Find each line in the records below that contains the word "Аомаумя", and copy it out.

[Stored items from a collection]
★ ★ ★ ★ ★ ★ ★
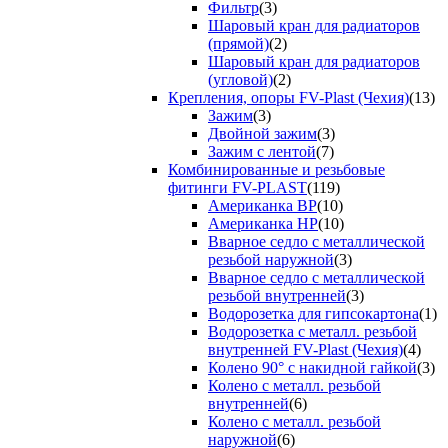
Фильтр
(3)
Шаровый кран для радиаторов
(прямой)
(2)
Шаровый кран для радиаторов
(угловой)
(2)
Крепления, опоры FV-Plast (Чехия)
(13)
Зажим
(3)
Двойной зажим
(3)
Зажим с лентой
(7)
Комбинированные и резьбовые
фитинги FV-PLAST
(119)
Американка ВР
(10)
Американка НР
(10)
Вварное седло с металлической
резьбой наружной
(3)
Вварное седло с металлической
резьбой внутренней
(3)
Водорозетка для гипсокартона
(1)
Водорозетка с металл. резьбой
внутренней FV-Plast (Чехия)
(4)
Колено 90° с накидной гайкой
(3)
Колено с металл. резьбой
внутренней
(6)
Колено с металл. резьбой
наружной
(6)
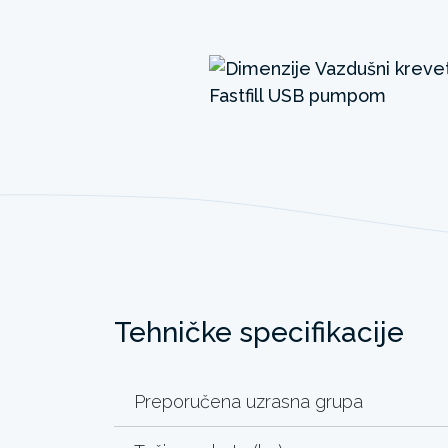
Tehničke specifikacije
Preporučena uzrasna grupa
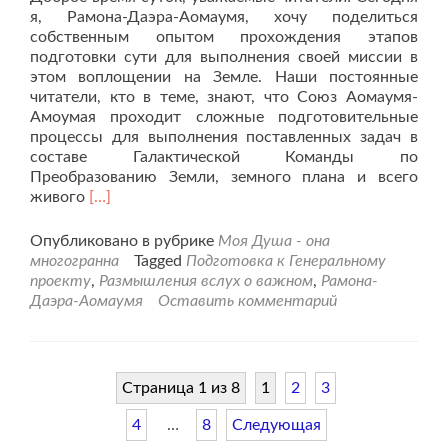
я, Рамона-Даэра-Аомаумя, хочу поделиться
собственным опытом прохождения этапов
подготовки сути для выполнения своей миссии в
этом воплощении на Земле. Наши постоянные
читатели, кто в теме, знают, что Союз Аомаумя-
Амоумая проходит сложные подготовительные
процессы для выполнения поставленных задач в
составе Галактической Команды по
Преобразованию Земли, земного плана и всего
Читать
живого
[…]
больше
проИсповедь
Опубликовано в рубрике
Моя Душа - она
бывшего
многогранна
Tagged
Подготовка к Генеральному
Космоэнергета.
проекту
,
Размышления вслух о важном
,
Рамона-
Даэра-Аомаумя
Оставить комментарий
Страница 1 из 8
1
2
3
4
…
8
Следующая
★ ★ ★ ★ ★ ★ ★
• Task output:
я, Рамона-Даэра-Аомаумя, хочу поделиться
читатели, кто в теме, знают, что Союз Аомаумя-
Даэра-Аомаумя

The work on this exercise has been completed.